Singtel fiber broadband service goes dark for 24 hours: DDoS not to blame

Credit: Ksusha Dusmikeeva /

Singtel is investigating the cause of a serious island-wide service outage of its fiber broadband service over the weekend that lasted 24 hours. The one thing the telco is sure of is that the outage wasn’t caused by a DDoS attack similar to one that took many StarHub customers offline last month.

The outage, which impacted Singtel residential customers and some enterprise customers, lasted from 8:46am on Saturday to 8:25am Sunday, according to a statement on Singtel’s Facebook page. The outage only affected fiber broadband customers – Singtel’s IPTV, mobile and fixed line services remained up and running during the outage.

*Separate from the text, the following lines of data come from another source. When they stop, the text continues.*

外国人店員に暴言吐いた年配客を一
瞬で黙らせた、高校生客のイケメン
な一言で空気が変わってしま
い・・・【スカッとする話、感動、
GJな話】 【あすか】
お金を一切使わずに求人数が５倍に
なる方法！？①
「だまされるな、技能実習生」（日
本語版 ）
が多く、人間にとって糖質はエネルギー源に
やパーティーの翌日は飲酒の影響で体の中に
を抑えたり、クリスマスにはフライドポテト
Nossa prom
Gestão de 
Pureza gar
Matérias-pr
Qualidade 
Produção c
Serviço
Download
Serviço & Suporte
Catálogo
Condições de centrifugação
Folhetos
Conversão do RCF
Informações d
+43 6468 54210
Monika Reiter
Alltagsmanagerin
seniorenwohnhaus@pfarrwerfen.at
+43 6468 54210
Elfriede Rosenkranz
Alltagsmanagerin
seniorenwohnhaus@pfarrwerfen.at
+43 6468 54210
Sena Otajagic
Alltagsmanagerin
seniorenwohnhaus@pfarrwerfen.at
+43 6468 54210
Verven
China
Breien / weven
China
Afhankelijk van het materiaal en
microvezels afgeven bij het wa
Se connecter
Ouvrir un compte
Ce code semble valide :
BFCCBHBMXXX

According to a Facebook update Saturday evening, the basic problem appeared to be that Singtel’s servers were unable to assign IP addresses to their customers’ modems to enable broadband connectivity.

Suspicions of a DDoS attack were initially raised, as rival telco StarHub had its internet services disrupted by such an attack on its DNS servers at the end of October.

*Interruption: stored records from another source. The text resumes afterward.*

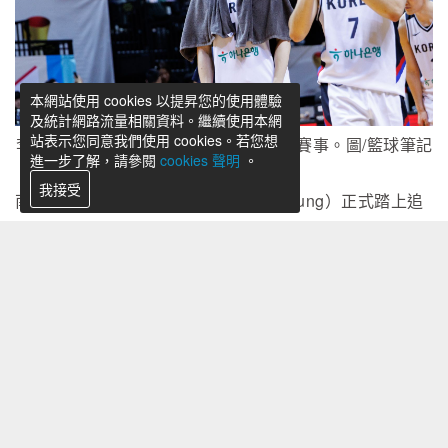
本網站使用 cookies 以提昇您的使用體驗
及統計網路流量相關資料。繼續使用本網
站表示您同意我們使用 cookies。若您想
李賢重將缺席世界盃亞洲區第三窗口期賽事。圖/籃球筆記
進一步了解，請參閱
cookies 聲明
。
我接受
南韓男籃當家球星李賢重（Lee Hyun-jung）正式踏上追
逐NBA夢想的新挑戰，韓國籃球協會今（12）日宣布，李
賢重將於25日前往美國參加NBA夏季聯賽，因此將缺席7
月3日及6日舉行的2027年FIBA世界盃亞洲區資格賽第三
窗口期賽事，包括對上中華隊與日本隊的兩場比賽。
根據韓國籃球協會說明，李賢重目前已進駐鎮川國家隊訓
練中心參與集訓，並將持續隨隊訓練至19日，之後啟程前
往美國。待夏季聯賽行程結束後，他將重新回到國家隊報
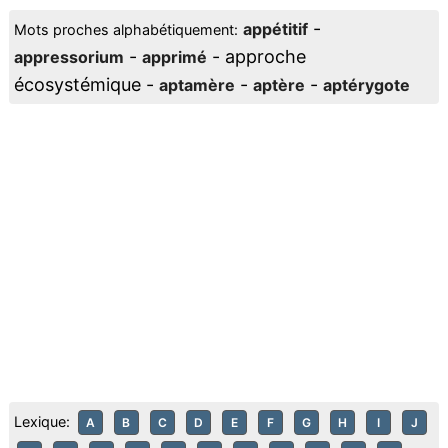
-
appétitif
Mots proches alphabétiquement:
-
- approche
appressorium
apprimé
écosystémique -
-
-
aptamère
aptère
aptérygote
Lexique:
A
B
C
D
E
F
G
H
I
J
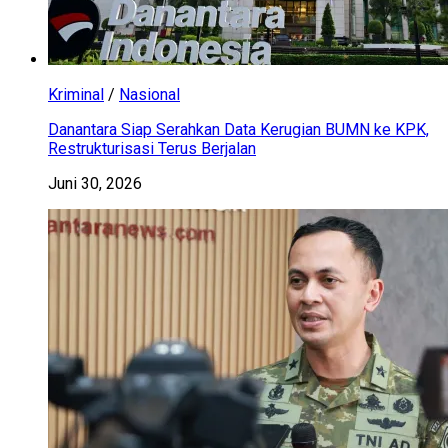
Kriminal
/
Nasional
Danantara Siap Serahkan Data Kerugian BUMN ke KPK,
Restrukturisasi Terus Berjalan
Juni 30, 2026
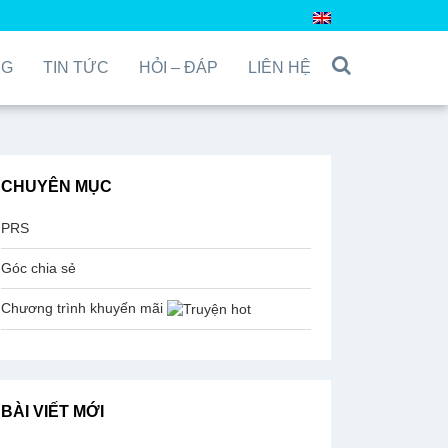
NG
TIN TỨC
HỎI – ĐÁP
LIÊN HỆ
CHUYÊN MỤC
PRS
Góc chia sẻ
Chương trình khuyến mãi
BÀI VIẾT MỚI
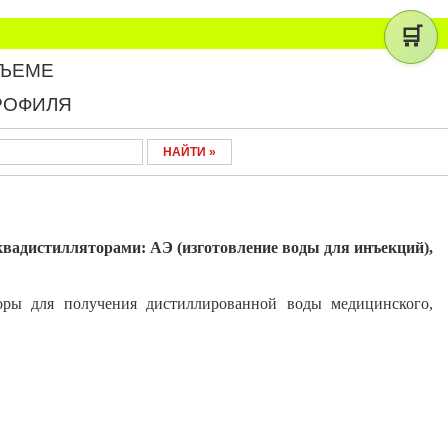
🛒
БЪЕМЕ
РОФИЛЯ
вадистилляторами: АЭ (изготовление воды для инъекций),
торы для получения дистиллированной воды медицинского,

Singtel said Saturday evening that it had determined that a DDoS attack was not the cause for the service disruption, and was looking at “other plausible causes”.

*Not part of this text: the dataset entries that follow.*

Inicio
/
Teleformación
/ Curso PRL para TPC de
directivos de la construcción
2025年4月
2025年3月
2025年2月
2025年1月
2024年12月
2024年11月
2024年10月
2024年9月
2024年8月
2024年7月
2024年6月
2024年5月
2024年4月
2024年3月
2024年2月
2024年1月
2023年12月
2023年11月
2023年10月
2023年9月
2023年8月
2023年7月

Those “other plausible causes” could include a problem with Singtel’s DNS servers or a network switch malfunction, Aloysius Cheang, Asia-Pacific managing director of the Cloud Security Alliance, told the Straits Times:

“It’s not uncommon for a telco to take a long time to isolate the cause of the problem,” Mr Cheang said, adding that it is difficult to tell whether it was a human or hardware error.

Singtel – which encouraged its fiber broadband customers who also subscribe to its postpaid mobile service to use the mobile network for internet access – said it would waive local mobile data charges for Saturday and Sunday for affected customers. The telco will also give fiber broadband customers a 10% discount on their monthly bill in January.

However, customer compensation could be the least of its problems.

Singapore’s comms regulator, the Infocomm Media Development Authority (IMDA), is very strict about service uptime. Just last week, the IMDA fined Singtel S$145,000 (around $107,000) after a group of TV channels on its IPTV platform went dark for over one hour.

In May 2014, Singtel was fined a record S$6 million for a major service outage in October 2013 affecting almost 270,000 subscribers in the western and northern parts of the island. The cause of that outage: an exchange fire accidentally caused by unauthorized “hot works” being carried out by Singtel contractors that damaged several fiber-optic cables.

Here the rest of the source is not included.